Anni venti. Goffredo, Mario e Mimì quando abitavano in via Kasr el Nil sopra l’attuale Groppi

    Mimì si sposò con Habib Shoukheir visse al Cairo fino alla morte nel 1988. Ai bei tempi frequentava la famiglia Reale di Farouk, l’Aga Khan, la famiglia Goulbekyan. Non ebbe figli. Qualche anno fa una scrittrice francese raccontò di aver visto mia zia nella chiesa di San Giuseppe che si trova vicino alla sua casa.

    Mario (mio Padre) nacque a Pontassieve nel 1901. Iniziò a lavorare nel 1916 in una filatura di cotone in Alessandria come aiuto contabile. Nel 1929, in occasione del sorvolo del dirigibile sul Cairo, aveva costruito un modellino dello Zeppelin per una vetrina dei grandi magazzini “Chicurel”. Nel 1938, dopo la morte della moglie di tifo nero, tornò in Italia con quattro figli (Fernanda, Antonietta, Gilberto e Giuseppe). Si imbarcò sul piroscafo “Ausonia”. Dopo la guerra, nel 1947, tornò al Cairo dove vivevano sua madre e sua sorella.

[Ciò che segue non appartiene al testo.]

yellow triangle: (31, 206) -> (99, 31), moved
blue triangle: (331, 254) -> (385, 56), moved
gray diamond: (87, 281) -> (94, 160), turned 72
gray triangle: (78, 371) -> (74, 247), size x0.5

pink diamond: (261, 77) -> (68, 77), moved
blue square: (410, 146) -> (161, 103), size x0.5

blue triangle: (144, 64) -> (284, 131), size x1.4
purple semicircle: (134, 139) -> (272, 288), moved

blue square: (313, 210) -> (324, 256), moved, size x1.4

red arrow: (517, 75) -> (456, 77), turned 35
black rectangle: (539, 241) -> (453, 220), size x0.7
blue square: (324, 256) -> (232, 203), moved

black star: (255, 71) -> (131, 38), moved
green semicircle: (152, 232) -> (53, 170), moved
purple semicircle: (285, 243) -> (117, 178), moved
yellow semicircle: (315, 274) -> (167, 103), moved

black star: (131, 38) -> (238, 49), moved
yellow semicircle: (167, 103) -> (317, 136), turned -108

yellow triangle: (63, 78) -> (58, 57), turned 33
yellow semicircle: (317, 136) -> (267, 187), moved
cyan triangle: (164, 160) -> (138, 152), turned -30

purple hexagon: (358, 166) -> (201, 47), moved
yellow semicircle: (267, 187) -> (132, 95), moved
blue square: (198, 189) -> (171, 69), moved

A Firenze nel 1939. Mario e i figli (da sinistra) Antonietta, Mario, Giuseppe, Fernanda e Gilberto

In Alessandria nel 1947 con la seconda moglie e tre figli (Giuseppe, Gilberto, Emilio)

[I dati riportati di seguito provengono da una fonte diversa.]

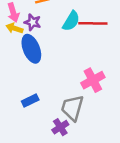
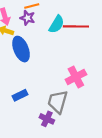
purple star: (33, 22) -> (27, 18), moved
purple cross: (60, 127) -> (47, 119), turned -32

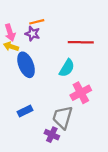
cyan semicircle: (57, 24) -> (67, 68), moved

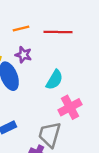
purple star: (32, 34) -> (23, 55), moved
red line: (81, 42) -> (58, 32), moved

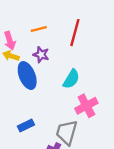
red line: (58, 32) -> (75, 33), turned -76

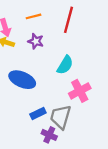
blue ellipse: (27, 76) -> (22, 80), moved, turned -45
blue rectangle: (26, 125) -> (38, 113), moved

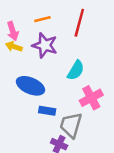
purple star: (36, 41) -> (45, 45), size x1.5
blue rectangle: (38, 113) -> (47, 111), moved, turned 35

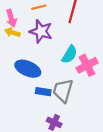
pink cross: (91, 98) -> (87, 65), moved
gray trapezoid: (71, 125) -> (63, 91), moved

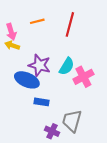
purple star: (41, 31) -> (39, 65), moved
gray trapezoid: (63, 91) -> (72, 121), moved

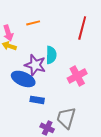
red line: (70, 24) -> (82, 28), moved
cyan semicircle: (67, 66) -> (51, 55), moved, turned -30

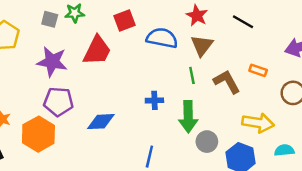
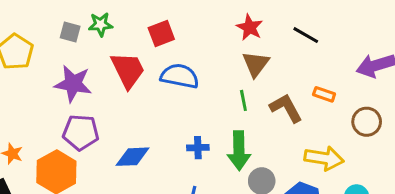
blue semicircle: (162, 38) -> (180, 76), moved
red trapezoid: (97, 50) -> (128, 70), turned -52
blue cross: (154, 100) -> (198, 148), moved

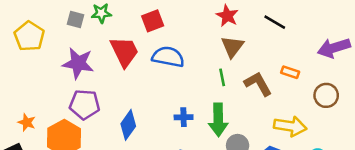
blue diamond: (132, 157) -> (128, 125), turned -52

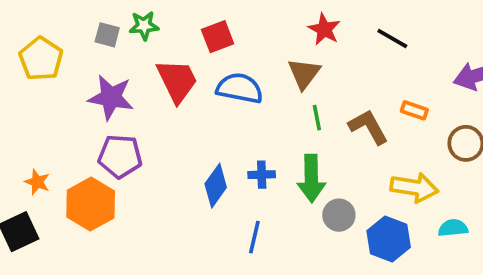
brown triangle: (232, 47) -> (304, 73), moved
blue diamond: (128, 125) -> (216, 186), moved

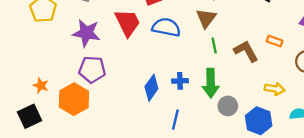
yellow arrow: (414, 188) -> (275, 89), size x0.7

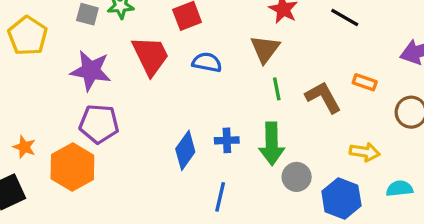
blue semicircle: (166, 27) -> (207, 62), size x0.7

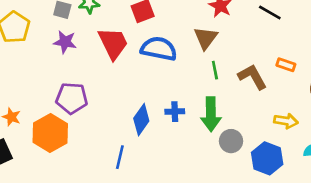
blue semicircle: (207, 62) -> (159, 49), size x1.5
purple star: (91, 71) -> (65, 42), moved, size x0.7
blue line: (220, 197) -> (120, 157), moved

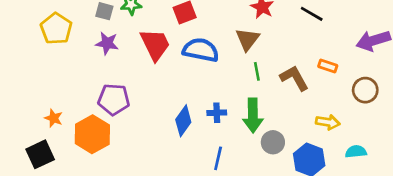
blue line: (120, 157) -> (218, 158), moved

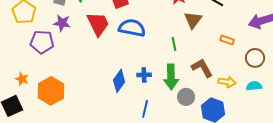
brown triangle: (247, 39) -> (193, 20), moved
brown L-shape: (294, 78) -> (202, 68), moved
purple pentagon: (114, 99) -> (42, 42), moved
cyan semicircle: (356, 152) -> (254, 86), moved

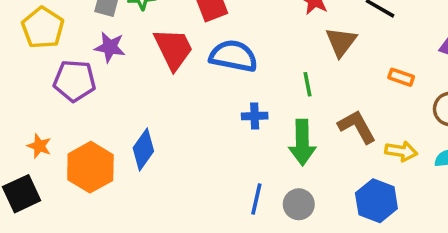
blue cross: (144, 75) -> (255, 116), moved
blue diamond: (119, 81) -> (143, 150), moved
gray circle: (186, 97) -> (299, 204), moved

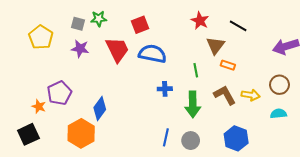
orange rectangle: (401, 77) -> (228, 65), moved
purple pentagon: (75, 81) -> (59, 93), moved, turned -30
yellow arrow: (401, 151) -> (251, 95), moved
orange hexagon: (90, 167) -> (81, 133), moved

    Dal 1949, lavorò per la Stamperia “Dar el Maâref ” come specialista “Offset” e illustratore di libri scolastici. Nel 1952 creò la prima rivista per bambini del Medio Oriente in lingua araba “Megalled Sindibad”. 

Copertina e due pagine di un libro di lettura utilizzato nelle scuole dell’Educazione

    Dal 1953 fino al 1960 creò e disegnò il personaggio “Zouzou” come pure altri personaggi. Aveva illustrato le storie delle “Alf leila u leila” (mille e una notte) per un altro editore.

Inserto nella rivista “Megalled Sindibad"

Schizzo originale della prima avventura di “Zouzou”

    Dopo la rivoluzione e fino alla presidenza di “Mohamad Neguib”, mio padre poteva firmare le illustrazioni, successivamente gli fu vietato di firmare perché straniero. Non gli fu neppure più possibile firmare i certificati attribuiti ai “Hadj” di ritorno dal pellegrinaggio alla “Mecca”. 

Certificato attribuito alle persone che hanno effettuato il pellegrinaggio alla Mecca

    Aveva illustrato il romanzo “Marcantonio e Cleopatra” che fu stampato negli anni ‘57/59. Nel 1960, gli fu chiesto di prendere la nazionalità Egiziana per poter continuare il soggiorno nel Paese. Egli rifiutò e fu, di conseguenza, costretto a rimpatriare in Italia, a Firenze.

    Aveva cinquantotto anni e non trovò alcun impiego. Eppure faceva degli sforzi, aveva provato a lavorare alla reception in un albergo, ma, pareva più cliente che impiegato, fu licenziato. Tentò la pubblicità, non fu accettato poiché troppo anziano. Per tre anni tentò tutto il possibile senza successo. Nel 1963 fu colpito da emiplegia, che lo inchiodò a letto fino alla morte nel 1969.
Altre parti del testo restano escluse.